From Multimodal Foundation Models to Physical AI: Scalable and Structured Learning

Multi-modal LLMs have transformed AI’s ability to learn from rich, multi-modal inputs, spanning images, text, structured records, and more. Yet real-world domains such as healthcare and scientific discovery demand not only accuracy, but also scalability, robustness, and efficiency. This talk will present recent advances in scalable multi-modal learning with a focus on hybrid discrete–continuous representations that bridge structured knowledge and high-dimensional signals. We will discuss algorithmic designs that integrate combinatorial structures into neural networks via differentiable relaxations, enabling end-to-end training across heterogeneous modalities.

On the efficiency side, we will cover parameter-efficient fine-tuning and model/data compression strategies (e.g., token merging) that adapt large multi-modal foundation models to new domains at minimal computational cost. Applications will include medical vision–language models and the optimization and acceleration of large language models, illustrating how these techniques advance both predictive performance and interpretability while enabling deployment in resource-constrained settings.

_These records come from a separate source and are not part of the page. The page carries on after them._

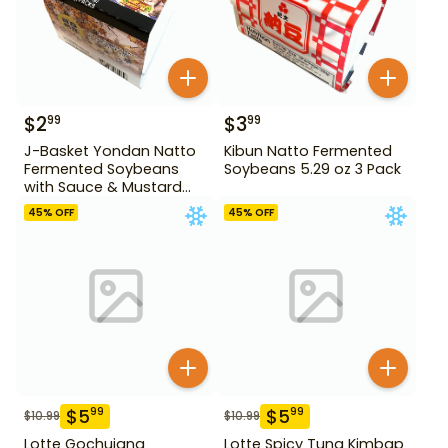
$
2
$
3
99
99
J-Basket Yondan Natto
Kibun Natto Fermented
Fermented Soybeans
Soybeans 5.29 oz 3 Pack
with Sauce & Mustard
6.46 oz 4 Pack
45
% OFF
45
% OFF
$
5
$
5
99
99
$
10.99
$
10.99
Lotte Gochujang
Lotte Spicy Tuna Kimbap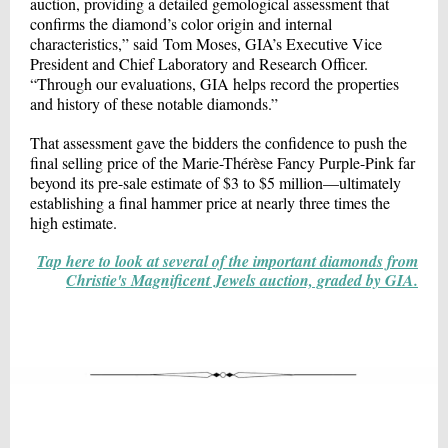
auction, providing a detailed gemological assessment that
confirms the diamond’s color origin and internal
characteristics,” said Tom Moses, GIA’s Executive Vice
President and Chief Laboratory and Research Officer.
“Through our evaluations, GIA helps record the properties
and history of these notable diamonds.”
That assessment gave the bidders the confidence to push the
final selling price of the Marie-Thérèse Fancy Purple-Pink far
beyond its pre-sale estimate of $3 to $5 million—ultimately
establishing a final hammer price at nearly three times the
high estimate.
Tap here to look at several of the important diamonds from
Christie's Magnificent Jewels auction, graded by GIA.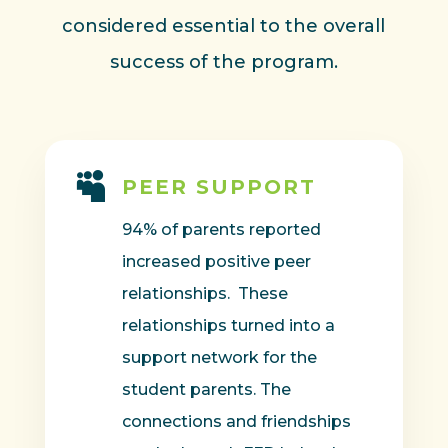
considered essential to the overall
success of the program.

PEER SUPPORT
94% of parents reported
increased positive peer
relationships. These
relationships turned into a
support network for the
student parents. The
connections and friendships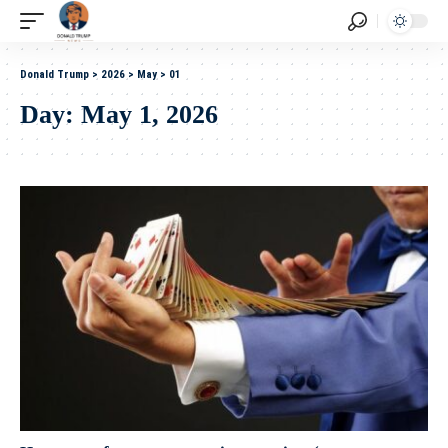
Donald Trump
>
2026
>
May
>
01
Day:
May 1, 2026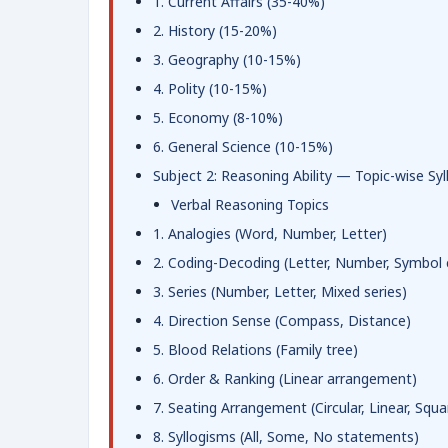
1. Current Affairs (35-40%)
2. History (15-20%)
3. Geography (10-15%)
4. Polity (10-15%)
5. Economy (8-10%)
6. General Science (10-15%)
Subject 2: Reasoning Ability — Topic-wise Syl
Verbal Reasoning Topics
1. Analogies (Word, Number, Letter)
2. Coding-Decoding (Letter, Number, Symbol 
3. Series (Number, Letter, Mixed series)
4. Direction Sense (Compass, Distance)
5. Blood Relations (Family tree)
6. Order & Ranking (Linear arrangement)
7. Seating Arrangement (Circular, Linear, Squa
8. Syllogisms (All, Some, No statements)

Looking ahead, these ideas point toward Physical AI, where models must move beyond perception to generate actions consistent with the dynamics of the physical world. Emerging Vision–Language–Action (VLA) models aim to unify perception, reasoning, and control for embodied agents. We will discuss the key challenge of developing generative models that incorporate physical constraints and structured representations, enabling reliable planning, manipulation, and interaction in complex real-world environments.

Bio

Duy Nguyen is a final-year PhD candidate at the Max Planck Research School for Intelligent Systems (IMPRS-IS) and the University of Stuttgart, Germany. His research focuses on multimodal learning and hybrid discrete-continuous methods, combining optimal transport, graph-based algorithms, and efficient deep learning. His work spans applications in AI for low-resource domains such as Healthcare, AI for Science, and model optimization on the edge.

Starting in Summer 2026, he will join Stanford University as a Postdoctoral Scholar, where he will further explore learning-based methods for physical intelligence and multi-agent systems. His research has been published at top-tier venues in AI, vision, and robotics, including NeurIPS, ICML, ICLR, CVPR, AAAI, ICRA, and TMLR. He obtained his Master’s degree in Computer Science from Saarland University and the Max Planck Institute for Informatics (MPI-INF). During his studies, he was a visiting researcher at the University of California, San Diego (UCSD) and the ETH AI Center at ETH Zurich. He was also selected for the AI Newcomers program by the Federal Ministry of Education and Research (BMBF), Germany, in 2023.